Wednesday, November 30, 2005

The Unknown Designer

Often we hear mentioned the criticism that unless Intelligent Design proponents can specify who the designer of their alleged irreducibly complex biological structures and processes is, their theory is mere speculation and not science. Not only do the critics demand to know who the designer is but also how the designer actually accomplished such wondrous feats of engineering.

This demand to identify the designer is misguided, however. It is certainly possible to conclude that we are observing an intelligently designed phenomenon without knowing anything about who designed it or the process the designer employed.

Bill Dembski makes this point in chapter 32 of his book The Design Revolution. The salient passage is quoted below:

Consider the case of SETI, the Search for Extraterrestrial Intelligence. If we were to receive a radio signal from outer space representing a long sequence of prime numbers (as in the movie Contact), we would know we were dealing with an intelligence-indeed, SETI researchers would be dancing in the streets, the New York Times would be trumpeting the discovery, and Nobel Prizes would duly be awarded.

But what exactly would we know about the intelligence responsible for that signal? Suppose all we had was this signal representing a sequence of primes. Would we know anything about the intelligence's purposes and motives for sending the primes? Would we know anything about the technology it employed? Would we know anything about its physical makeup? Would we even know that it was physical? Our evidence for design in this case would be entirely circumstantial. We would be confronted with an effect but be unable to trace back its cause.

Consider a more extreme example still. Imagine a device that outputs 0s and 1s for which our best science tells us that the bits are independent and identically distributed with uniform probability. (The device is therefore an idealized coin tossing machine; note that quantum mechanics offers such a device in the form of photons shot at a polaroid filter whose angle of polarization is 45 degrees in relation to the polarization of the photons-half the photons will go through the filter, counting as a "1"; the others will not, counting as a "0.")

Now, what happens if we control for all possible physical interference with this device, and nevertheless the bit string that this device outputs yields an English text-file in ASCII code that resolves outstanding mathematical problems, explains the cure for cancer, and delineates undreamt of technologies?

The output of this device is therefore not only designed (and obviously so) but also exceeds all current human design. Yet our best science has no way of prescribing a causal account for how this design was imparted. By Hume's logic, we would have to shrug our shoulders and say, "Golly, isn't nature amazing!"

If it were demonstrated beyond any reasonable doubt that the bacterial flagellum is a mechanism which must have been somehow designed by an intelligent architect of some sort, it would be foolish to refuse to acknowledge the fact in science journals simply because we don't know how it was done or who the designer is.

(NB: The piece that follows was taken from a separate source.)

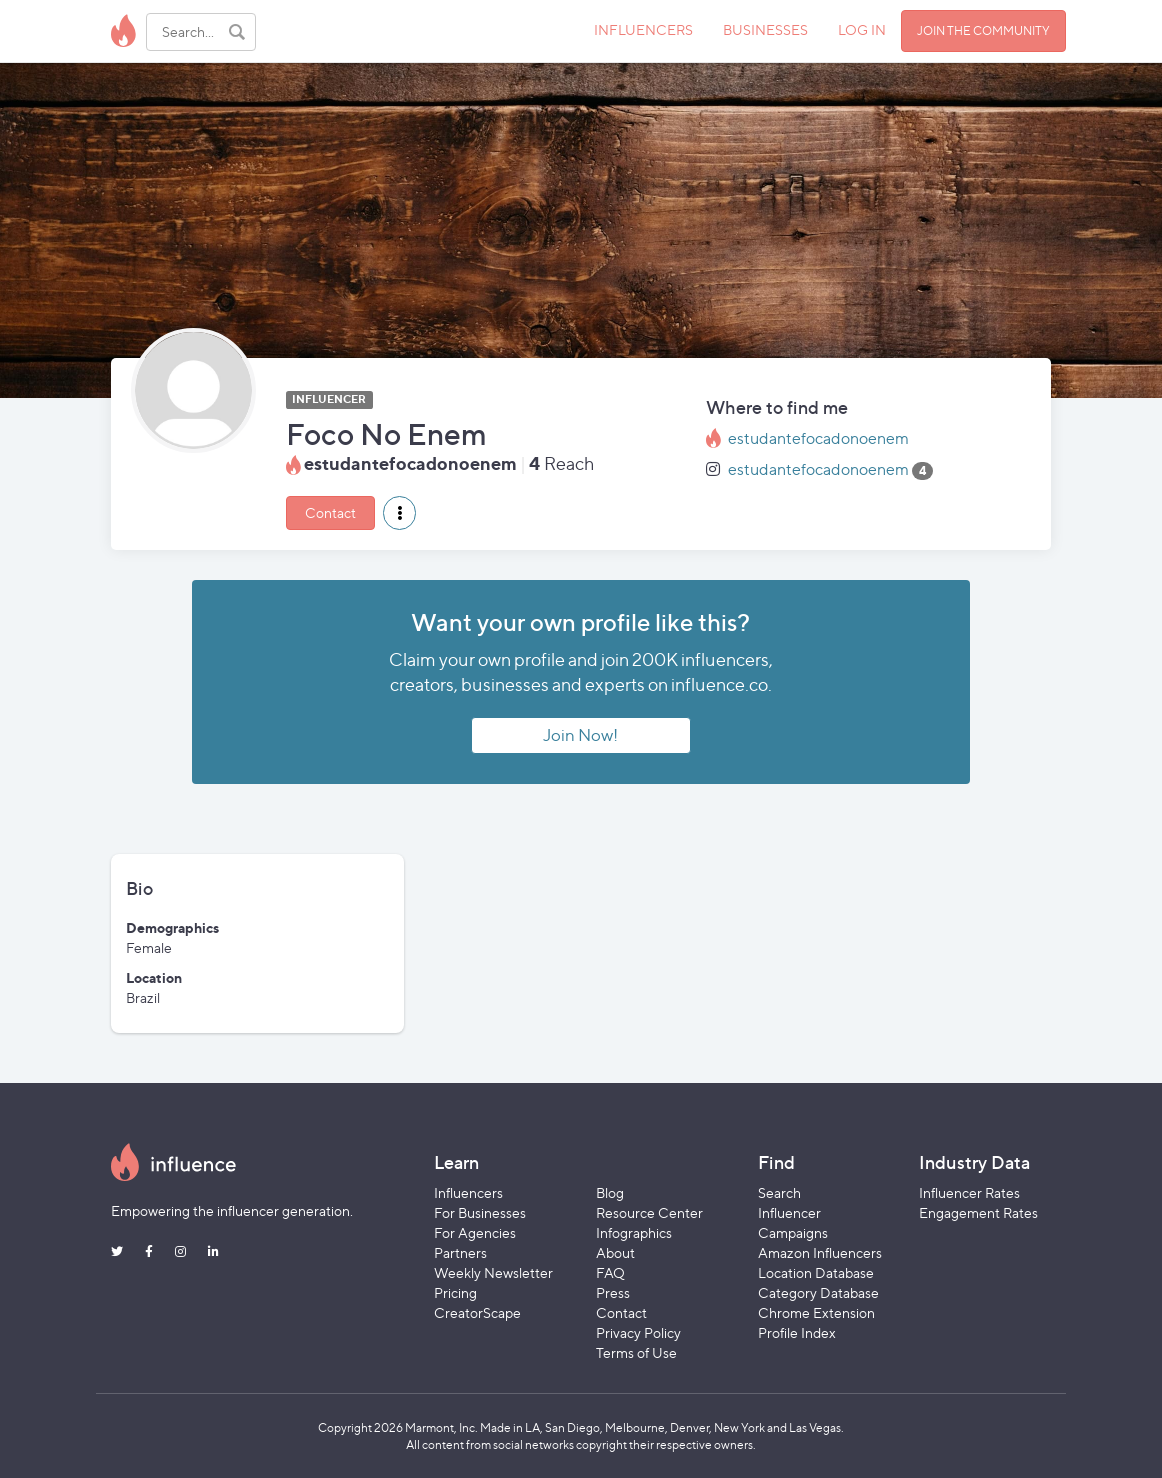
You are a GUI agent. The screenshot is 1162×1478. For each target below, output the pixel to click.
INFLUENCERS (643, 29)
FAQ (610, 1272)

Indeed, Brian Greene points out in his book The Fabric of the Cosmos that theoretical physicists often posit the existence of entities and phenomena which defy observation and any kind of physical description. Nevertheless, their existence is inferred from the need to satisfy our theories about why the world is the way it is. Some examples of such entities or phenomena are entangled particles, the Higgs field, the inflaton field, other dimensions, branes, and strings.

The demand that ID theorists identify their designer is a red herring which is itself designed to deflect attention from the persistent and uncomfortable fact that biological structures give the appearance of having been exquisitely designed for a purpose. Critics insist on being told who the designer is so as to divert scrutiny from the additional fact that mindless mechanisms are disappointingly inadequate to account for the degree of intricacy that abounds in every cell in our bodies.